If your loved one is unwilling to voluntarily seek treatment, and you believe that s/he is a harm to herself and/or others when intoxicated, you can fill out an “involuntary commitment” (IC) petition. An IC petition, if approved, requires an individual to participate in residential treatment and other levels of care for a set number of days or that individual will have to do jail time. This may sound like an extreme action to take, yet wouldn’t you rather have the state require your loved one to get well at a treatment program versus allowing him/her to possibly injure or even kill someone? I also will never forget one of my clients telling me that he wished he had a relative who loved him enough to “IC” him because without an IC in place he was able to walk out of a treatment program and relapse.
* If you need a referral for an Interventionist or would like more information about the IC Process- contact Lana at 720.432.5262.
5. Participate in Individual, Couples, and/or Family Therapy
- Families in Recovery Therapy~ Family members have an opportunity to practice honest and open communication in order to heal from past trauma and resentments, request changes and boundaries they would like to see in the present, and restore trust, connection, and love with their family members.

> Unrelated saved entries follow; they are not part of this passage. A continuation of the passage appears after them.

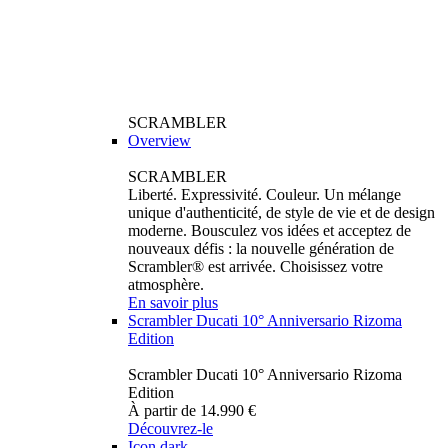
SCRAMBLER
Overview
SCRAMBLER
Liberté. Expressivité. Couleur. Un mélange
unique d'authenticité, de style de vie et de design
moderne. Bousculez vos idées et acceptez de
nouveaux défis : la nouvelle génération de
Scrambler® est arrivée. Choisissez votre
atmosphère.
En savoir plus
Scrambler Ducati 10° Anniversario Rizoma
Edition
Scrambler Ducati 10° Anniversario Rizoma
Edition
À partir de 14.990 €
Découvrez-le
Icon dark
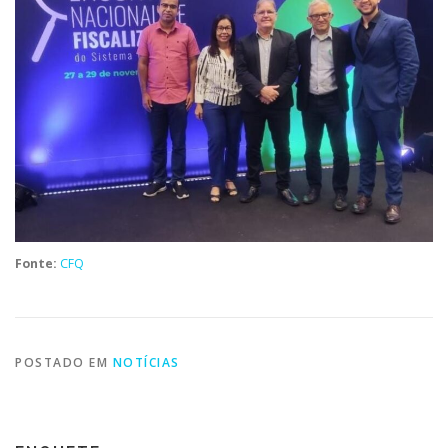
Fonte:
CFQ
POSTADO EM
NOTÍCIAS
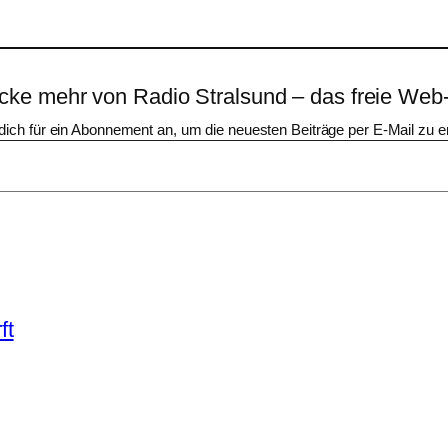
cke mehr von Radio Stralsund – das freie Web
dich für ein Abonnement an, um die neuesten Beiträge per E-Mail zu er
ft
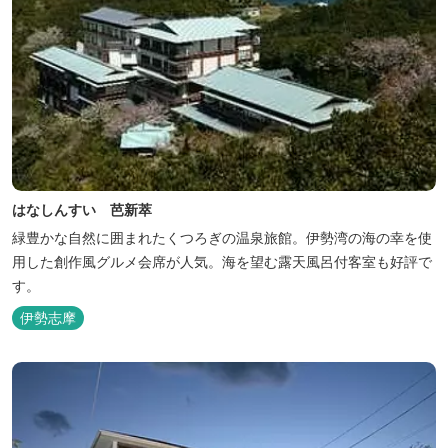
はなしんすい 芭新萃
緑豊かな自然に囲まれたくつろぎの温泉旅館。伊勢湾の海の幸を使
用した創作風グルメ会席が人気。海を望む露天風呂付客室も好評で
す。
伊勢志摩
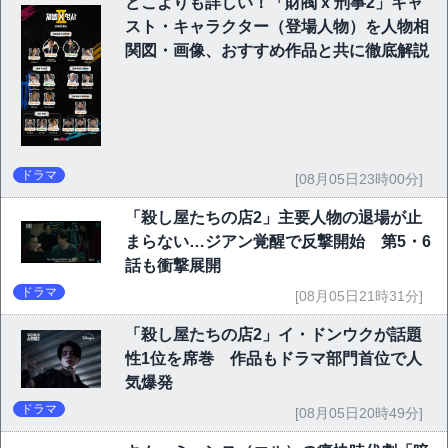
どこよりも詳しい！「財閥 x 刑事2」キャ
スト・キャラクター（登場人物）を人物相
関図・画像、おすすめ作品と共に徹底解説
ドラマ
[08月05日23時00分]
「殺し屋たちの店2」主要人物の退場が止
まらない…ジアン覚醒で反撃開始 第5・6
話も衝撃展開
ドラマ
[08月05日21時31分]
「殺し屋たちの店2」イ・ドンウクが話題
性1位を席巻 作品もドラマ部門首位で人
気爆発
ドラマ
[08月05日20時49分]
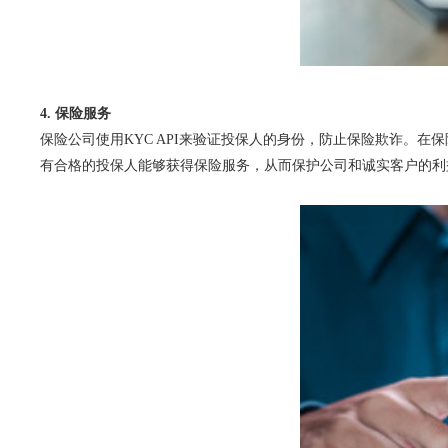
4. 保险服务
保险公司使用KYC API来验证投保人的身份，防止保险欺诈。
有合格的投保人能够获得保险服务，从而保护公司和诚实客户的利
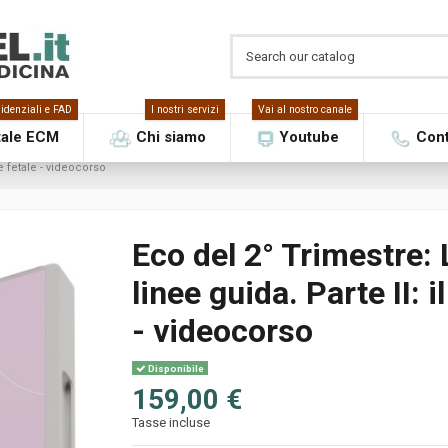
idenziali e FAD
I nostri servizi
Vai al nostro canale
tale ECM
Chi siamo
Youtube
Cont
e fetale - videocorso
Eco del 2° Trimestre:
linee guida. Parte II: i
- videocorso
Disponibile
159,00 €
Tasse incluse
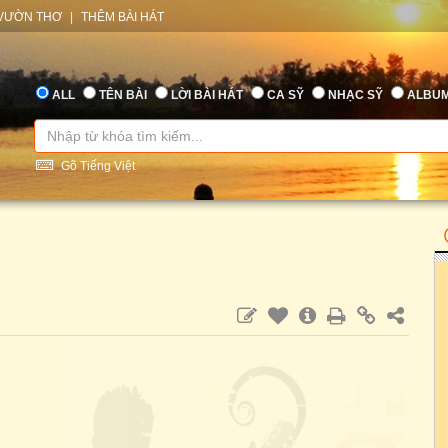
VƯỜN THƠ
|
THÊM BÀI HÁT
ALL
TÊN BÀI
LỜI BÀI HÁT
CA SỸ
NHẠC SỸ
ALBU
Gõ Tiếng Việt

- Couples in Recovery Therapy~ Partners also need to discuss their resentments/past hurts and receive empathy and understanding from their partner. Couples can build a secure attachment with one another by practicing attachment-focused, experiential, and mindfulness exercises, and discuss their own recovery as individuals and as a couple. The correlation between successful individual recoveries and the health of the couple relationship is established in the research literature.
- Individuals in Recovery Therapy~ Individuals (parents, spouses, adult children of addicts, siblings, friends, etc.) can benefit by having a safe environment to speak freely about their struggles with a family member or friend with an addiction. These folks can also feel understood, not judged, and offered compassion, especially if the therapist is trained in codependency and addiction and recovery. Family members can also experience more growth and healing from participating in a support group as well.